## How to complete this task
Nothing should appear in the answer except the lines below from the line containing "Gratis lessen (513, 419)" through the line containing "DUPS40 (105, 1972)", copied exactly, with pictures left out.

## Extracted information
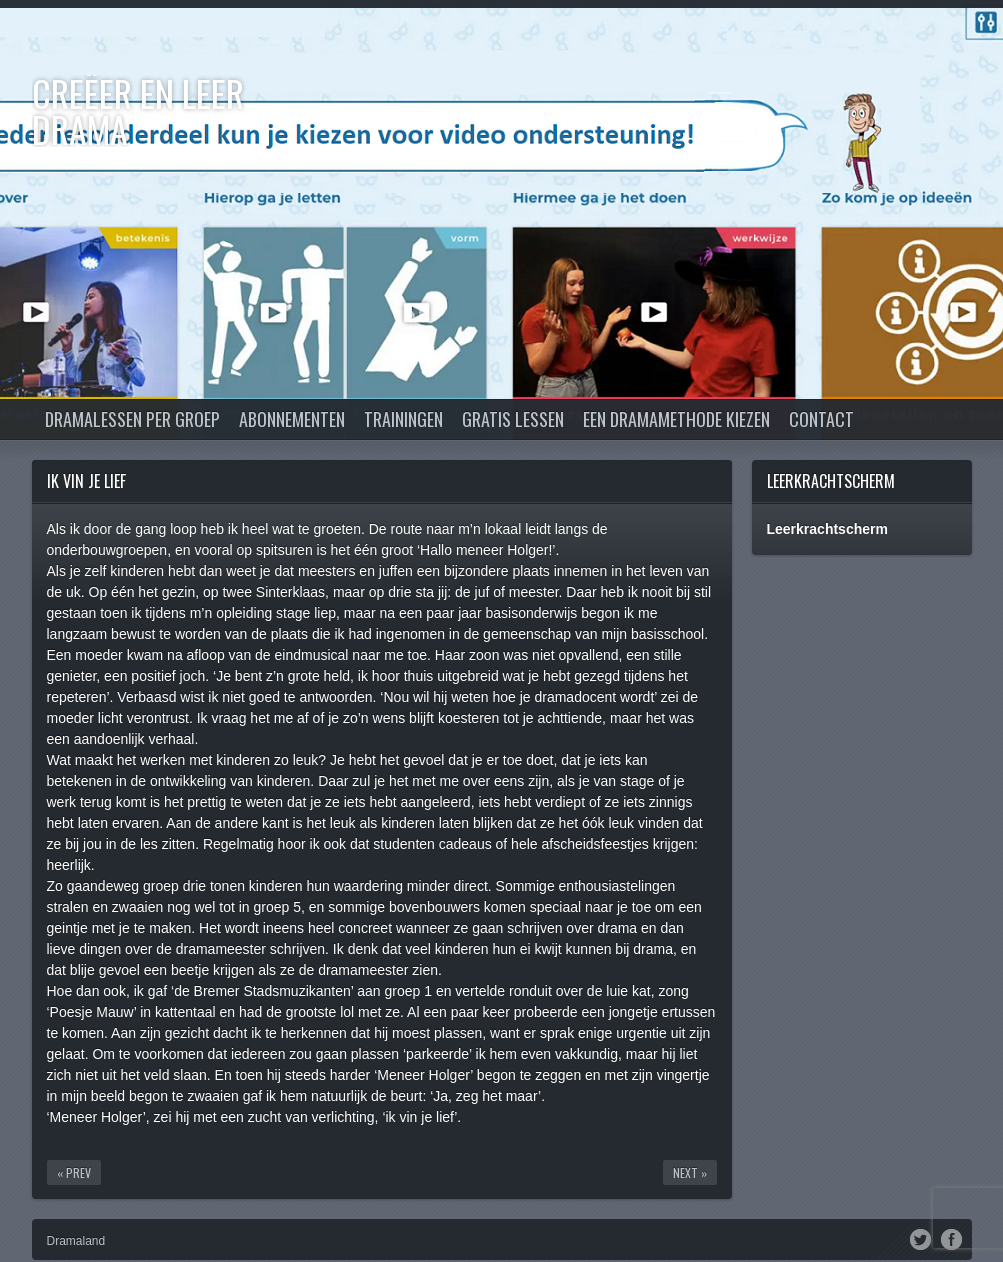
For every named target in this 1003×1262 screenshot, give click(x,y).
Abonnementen (292, 419)
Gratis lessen (513, 419)
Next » (690, 1172)
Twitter (920, 1238)
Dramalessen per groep (132, 419)
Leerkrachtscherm (831, 481)
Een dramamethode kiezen (676, 419)
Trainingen (403, 419)
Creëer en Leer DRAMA (138, 110)
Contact (821, 419)
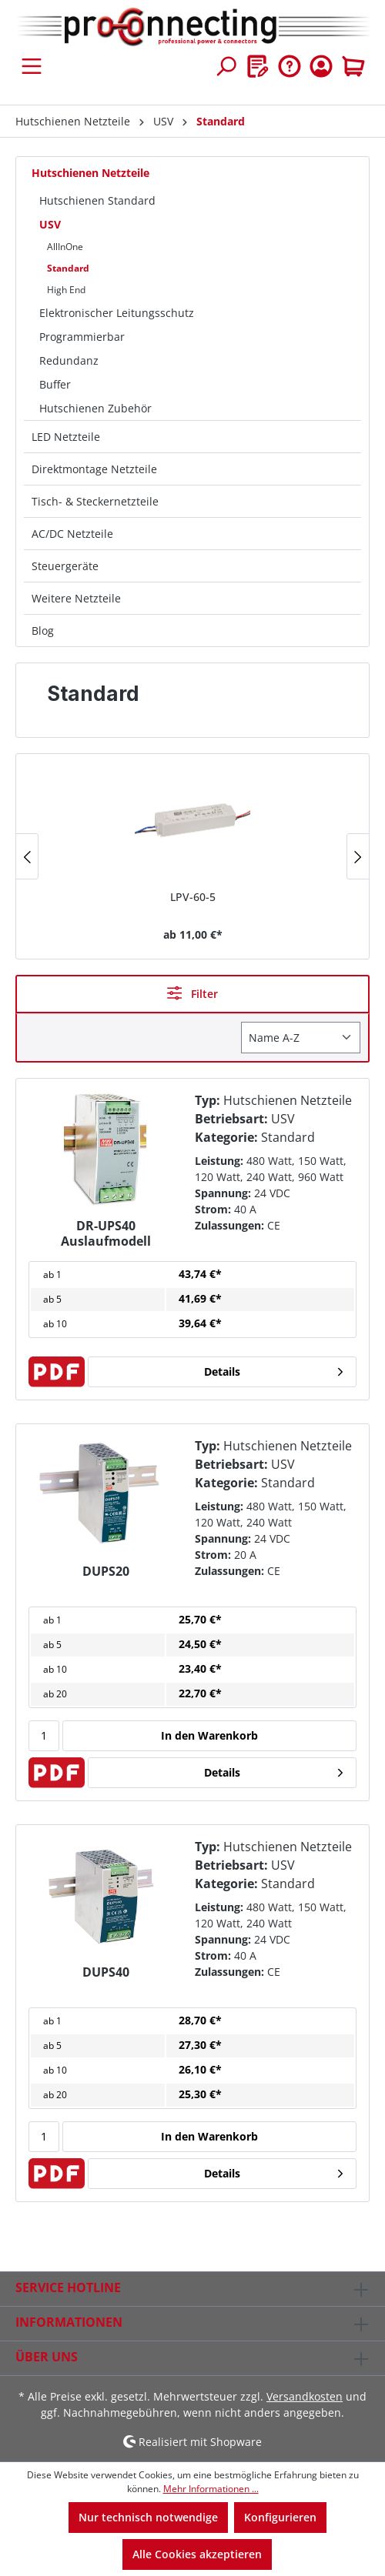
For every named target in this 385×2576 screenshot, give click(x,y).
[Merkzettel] (258, 66)
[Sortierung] (300, 1037)
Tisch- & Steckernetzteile (95, 501)
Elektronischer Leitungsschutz (116, 312)
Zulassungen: (229, 1225)
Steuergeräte (65, 566)
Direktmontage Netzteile (94, 469)
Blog (43, 630)
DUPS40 (105, 1972)
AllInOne (65, 246)
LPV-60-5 (193, 896)
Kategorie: (226, 1137)
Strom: (213, 1209)
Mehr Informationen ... (211, 2488)
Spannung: (223, 1193)
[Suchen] (225, 66)
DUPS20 (105, 1571)
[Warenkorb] (353, 66)
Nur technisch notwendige (148, 2517)
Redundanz (69, 360)
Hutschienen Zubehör (95, 408)
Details (222, 1371)
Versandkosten (304, 2396)
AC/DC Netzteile (72, 533)
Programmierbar (82, 336)
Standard (68, 268)
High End (66, 289)
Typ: (207, 1100)
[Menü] (31, 66)
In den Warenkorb (209, 1735)
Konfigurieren (280, 2517)
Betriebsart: (231, 1118)
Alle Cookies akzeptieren (197, 2554)
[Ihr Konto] (321, 66)
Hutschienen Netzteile (90, 172)
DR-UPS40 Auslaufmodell (106, 1233)
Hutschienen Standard (97, 200)
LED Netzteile (66, 436)
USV (50, 224)
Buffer (55, 384)
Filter (192, 993)
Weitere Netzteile (76, 598)
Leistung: (219, 1160)
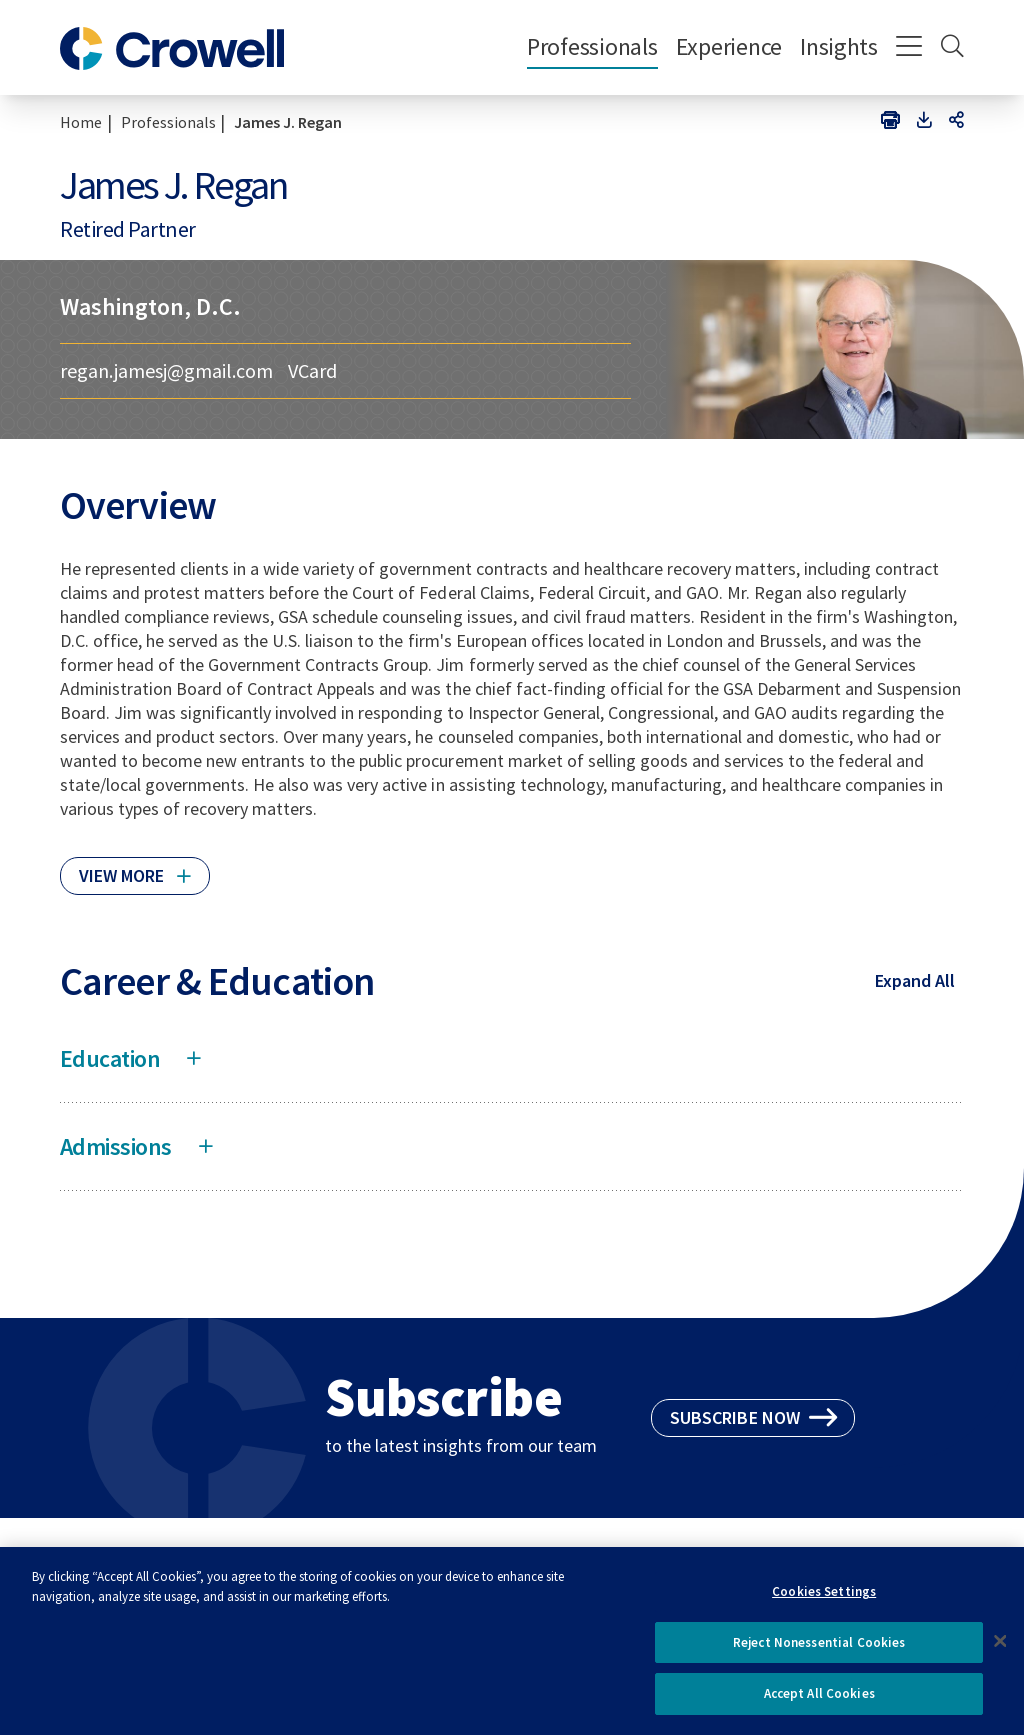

## Answer to this task
Gratis lessen (513, 419)
Next » (690, 1172)
Twitter (920, 1238)
Dramalessen per groep (132, 419)
Leerkrachtscherm (831, 481)
Een dramamethode kiezen (676, 419)
Trainingen (403, 419)
Creëer en Leer DRAMA (138, 110)
Contact (821, 419)
For every named target in this 385×2576 screenshot, give click(x,y).
[Merkzettel] (258, 66)
[Sortierung] (300, 1037)
Tisch- & Steckernetzteile (95, 501)
Elektronischer Leitungsschutz (116, 312)
Zulassungen: (229, 1225)
Steuergeräte (65, 566)
Direktmontage Netzteile (94, 469)
Blog (43, 630)
DUPS40 (105, 1972)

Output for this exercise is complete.